O COMME OPERA

L’Opéra, de Jean-Stéphane Bron.

Après La Danse, le ballet de l’Opéra de Paris, de Frederick Wiseman, après Relève : histoire d’une création de Thierry Demaizière et Alban Teurlai, l’institution Opéra de Paris se voit avoir en moins de dix ans une troisième fois l’honneur de faire l’objet d’un film documentaire. Il est vrai que les deux premiers ne concernaient que le corps de ballet. Jean-Stéphane Bron, lui, ne se donne pas cette restriction. Son film porte sur l’Opéra de Paris dans son ensemble, c’est-à-dire tout aussi bien la musique et l’art lyrique que la danse. Bien sûr une telle institution, véritable porte drapeau de la culture française (et ce n’est pas un hasard si le premier plan du film de Bron se situe sur le toit du Palais Garnier, au moment où justement deux hommes hissent le drapeau français), mérite tout à fait cette attention. Avec ses deux théâtres, Garnier et Bastille, il reste encore sans doute bien des recoins à explorer. Et puis, sa vie foisonnante connaît bien des rebondissements, en dehors même des créations artistiques. Vus successivement, ces trois films nous offrent un regard des plus pertinents sur ses évolutions, ses difficultés, ses changements – de direction, en particulier en ce qui concerne la danse.
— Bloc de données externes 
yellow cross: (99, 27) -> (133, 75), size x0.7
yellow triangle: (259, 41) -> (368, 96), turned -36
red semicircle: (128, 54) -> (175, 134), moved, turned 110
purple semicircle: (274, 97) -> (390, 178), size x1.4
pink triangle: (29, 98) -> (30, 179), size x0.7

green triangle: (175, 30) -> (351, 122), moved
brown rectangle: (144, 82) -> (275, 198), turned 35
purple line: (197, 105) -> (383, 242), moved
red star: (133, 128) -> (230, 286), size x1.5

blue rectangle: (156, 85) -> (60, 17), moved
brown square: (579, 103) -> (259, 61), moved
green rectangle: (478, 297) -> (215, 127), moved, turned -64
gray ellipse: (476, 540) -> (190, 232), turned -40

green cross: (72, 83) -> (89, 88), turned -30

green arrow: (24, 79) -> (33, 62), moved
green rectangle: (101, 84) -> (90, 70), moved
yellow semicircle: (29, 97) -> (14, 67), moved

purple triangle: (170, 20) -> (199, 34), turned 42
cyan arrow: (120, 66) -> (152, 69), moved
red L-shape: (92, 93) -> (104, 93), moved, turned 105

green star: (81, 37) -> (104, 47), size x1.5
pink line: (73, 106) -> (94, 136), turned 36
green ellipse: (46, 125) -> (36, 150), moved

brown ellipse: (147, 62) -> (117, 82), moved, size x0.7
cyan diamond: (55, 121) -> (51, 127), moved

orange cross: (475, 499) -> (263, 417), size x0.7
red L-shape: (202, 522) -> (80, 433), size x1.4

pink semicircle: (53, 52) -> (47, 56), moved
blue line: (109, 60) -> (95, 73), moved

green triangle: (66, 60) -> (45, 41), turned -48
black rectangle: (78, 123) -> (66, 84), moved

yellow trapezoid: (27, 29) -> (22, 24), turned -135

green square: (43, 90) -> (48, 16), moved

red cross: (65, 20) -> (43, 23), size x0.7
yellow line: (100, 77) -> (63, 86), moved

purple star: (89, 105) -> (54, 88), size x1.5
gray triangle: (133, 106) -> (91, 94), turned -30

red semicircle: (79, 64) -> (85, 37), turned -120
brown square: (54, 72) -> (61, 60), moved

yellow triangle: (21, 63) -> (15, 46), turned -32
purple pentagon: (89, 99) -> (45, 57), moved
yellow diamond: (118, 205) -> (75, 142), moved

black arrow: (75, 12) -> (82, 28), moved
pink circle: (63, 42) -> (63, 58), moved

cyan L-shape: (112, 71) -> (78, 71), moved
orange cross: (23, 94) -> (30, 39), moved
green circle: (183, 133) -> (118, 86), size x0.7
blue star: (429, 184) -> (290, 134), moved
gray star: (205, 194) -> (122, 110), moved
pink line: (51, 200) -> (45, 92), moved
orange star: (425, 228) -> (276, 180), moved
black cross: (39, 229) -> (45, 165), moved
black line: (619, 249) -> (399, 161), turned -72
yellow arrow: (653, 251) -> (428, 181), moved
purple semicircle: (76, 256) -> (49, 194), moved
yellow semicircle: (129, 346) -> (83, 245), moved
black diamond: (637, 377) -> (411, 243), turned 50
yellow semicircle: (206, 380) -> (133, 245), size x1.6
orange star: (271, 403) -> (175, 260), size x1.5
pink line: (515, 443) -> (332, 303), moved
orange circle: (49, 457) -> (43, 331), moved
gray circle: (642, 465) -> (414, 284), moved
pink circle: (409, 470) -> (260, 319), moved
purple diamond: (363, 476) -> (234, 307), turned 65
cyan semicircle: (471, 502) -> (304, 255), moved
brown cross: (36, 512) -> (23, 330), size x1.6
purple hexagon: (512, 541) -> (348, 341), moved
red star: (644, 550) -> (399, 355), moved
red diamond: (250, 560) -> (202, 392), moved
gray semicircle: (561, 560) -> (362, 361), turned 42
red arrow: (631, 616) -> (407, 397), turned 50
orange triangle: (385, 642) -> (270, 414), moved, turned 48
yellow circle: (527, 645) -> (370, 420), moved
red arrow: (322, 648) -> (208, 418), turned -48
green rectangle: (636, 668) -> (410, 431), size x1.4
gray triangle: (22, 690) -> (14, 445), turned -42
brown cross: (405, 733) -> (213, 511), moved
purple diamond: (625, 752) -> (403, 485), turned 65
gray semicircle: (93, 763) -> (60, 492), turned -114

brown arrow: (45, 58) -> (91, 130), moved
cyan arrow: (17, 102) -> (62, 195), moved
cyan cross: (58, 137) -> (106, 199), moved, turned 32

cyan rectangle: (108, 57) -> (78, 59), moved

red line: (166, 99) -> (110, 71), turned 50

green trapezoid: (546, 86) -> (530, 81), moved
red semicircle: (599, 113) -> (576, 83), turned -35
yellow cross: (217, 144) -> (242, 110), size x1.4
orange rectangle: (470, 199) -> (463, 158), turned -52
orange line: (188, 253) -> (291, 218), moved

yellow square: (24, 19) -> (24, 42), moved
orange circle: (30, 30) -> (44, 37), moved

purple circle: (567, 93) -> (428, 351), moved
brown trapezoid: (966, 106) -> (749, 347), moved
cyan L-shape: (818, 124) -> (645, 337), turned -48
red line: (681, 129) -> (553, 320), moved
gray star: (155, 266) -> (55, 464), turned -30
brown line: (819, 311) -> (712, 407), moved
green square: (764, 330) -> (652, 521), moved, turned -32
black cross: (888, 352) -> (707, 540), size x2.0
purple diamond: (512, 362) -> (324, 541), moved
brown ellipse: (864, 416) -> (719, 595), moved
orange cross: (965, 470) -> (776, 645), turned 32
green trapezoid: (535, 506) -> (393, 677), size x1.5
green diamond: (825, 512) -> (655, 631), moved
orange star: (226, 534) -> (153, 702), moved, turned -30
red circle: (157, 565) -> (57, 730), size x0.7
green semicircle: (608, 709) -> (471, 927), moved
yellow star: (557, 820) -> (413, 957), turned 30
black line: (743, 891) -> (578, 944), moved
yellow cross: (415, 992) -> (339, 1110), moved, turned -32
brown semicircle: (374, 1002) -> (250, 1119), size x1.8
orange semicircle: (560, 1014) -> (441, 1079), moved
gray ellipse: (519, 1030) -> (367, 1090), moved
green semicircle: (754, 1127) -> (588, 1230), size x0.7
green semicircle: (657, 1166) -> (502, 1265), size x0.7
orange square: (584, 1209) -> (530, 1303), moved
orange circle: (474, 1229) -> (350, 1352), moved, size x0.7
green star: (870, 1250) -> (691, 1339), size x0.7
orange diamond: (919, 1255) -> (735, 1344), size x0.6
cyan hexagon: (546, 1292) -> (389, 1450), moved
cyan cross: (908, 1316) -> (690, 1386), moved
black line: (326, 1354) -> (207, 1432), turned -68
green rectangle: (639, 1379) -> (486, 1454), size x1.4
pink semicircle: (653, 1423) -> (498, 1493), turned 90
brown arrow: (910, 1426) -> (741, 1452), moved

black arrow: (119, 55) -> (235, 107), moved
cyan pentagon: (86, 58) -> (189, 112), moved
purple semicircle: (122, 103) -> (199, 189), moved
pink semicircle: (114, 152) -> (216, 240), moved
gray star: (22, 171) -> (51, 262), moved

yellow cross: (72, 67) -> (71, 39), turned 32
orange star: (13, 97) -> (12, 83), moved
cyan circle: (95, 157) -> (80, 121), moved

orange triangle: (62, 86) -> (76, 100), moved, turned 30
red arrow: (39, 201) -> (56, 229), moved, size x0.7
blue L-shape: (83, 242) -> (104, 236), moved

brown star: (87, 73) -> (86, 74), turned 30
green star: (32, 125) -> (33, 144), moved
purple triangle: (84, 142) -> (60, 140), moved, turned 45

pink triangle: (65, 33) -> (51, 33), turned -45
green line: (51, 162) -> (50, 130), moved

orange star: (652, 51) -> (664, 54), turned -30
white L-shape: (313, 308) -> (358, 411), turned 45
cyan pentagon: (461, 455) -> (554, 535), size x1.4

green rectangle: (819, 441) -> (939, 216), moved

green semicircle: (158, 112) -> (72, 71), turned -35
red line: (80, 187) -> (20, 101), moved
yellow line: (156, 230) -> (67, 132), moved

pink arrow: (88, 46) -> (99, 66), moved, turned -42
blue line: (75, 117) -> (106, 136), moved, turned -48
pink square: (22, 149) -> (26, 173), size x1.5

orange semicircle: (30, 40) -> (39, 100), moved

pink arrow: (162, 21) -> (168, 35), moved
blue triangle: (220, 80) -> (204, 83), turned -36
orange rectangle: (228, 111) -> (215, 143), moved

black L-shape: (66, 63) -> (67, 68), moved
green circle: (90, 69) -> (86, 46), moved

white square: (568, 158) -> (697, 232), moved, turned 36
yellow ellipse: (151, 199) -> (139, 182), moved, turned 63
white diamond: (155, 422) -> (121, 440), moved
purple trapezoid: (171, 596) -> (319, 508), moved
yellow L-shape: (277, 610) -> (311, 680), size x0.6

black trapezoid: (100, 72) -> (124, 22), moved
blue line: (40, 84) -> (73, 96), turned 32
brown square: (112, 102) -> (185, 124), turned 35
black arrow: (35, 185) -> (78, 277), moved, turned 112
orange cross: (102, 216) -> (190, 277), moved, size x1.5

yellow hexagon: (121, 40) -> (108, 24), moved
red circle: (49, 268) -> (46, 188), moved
Les premières séquences du film de Bron donnent le ton de ce que sera son film. La réception du Président de la République sur les marches du Palais Garnier, et la soirée de gala qui suit, la conférence de presse pour annoncer la nouvelle saison, ce sera surtout la dimension organisationnelle et les relations avec la presse, et le public aussi, qui seront le cœur du film. Bron nous propose bien des séances de répétition, de l’orchestre et des chanteurs surtout ; il nous montre bien quelques extraits des spectacles, mais beaucoup moins que les deux autres films, la plus part du temps filmés depuis les coulisses. Il s’arrête beaucoup plus sur la préparation des spectacles, par exemple à propos du taureau dans Moïse et Aaron. Du coup, le directeur de l’Opéra occupe une place prépondérante dans le film : conférences de presse (à propos de la démission de Benjamin Millepied de son poste de directeur de la danse en particulier), discussion avec son équipe à propos des négociations avec les syndicats pour éviter la grève, ou pour définir une politique des tarifs des places. Il est sur tous les fronts et le cinéaste n’hésite pas à le filmer en gros plan dans les moments de tension, accentuant ainsi le poids de la charge qui pèse sur ses épaules.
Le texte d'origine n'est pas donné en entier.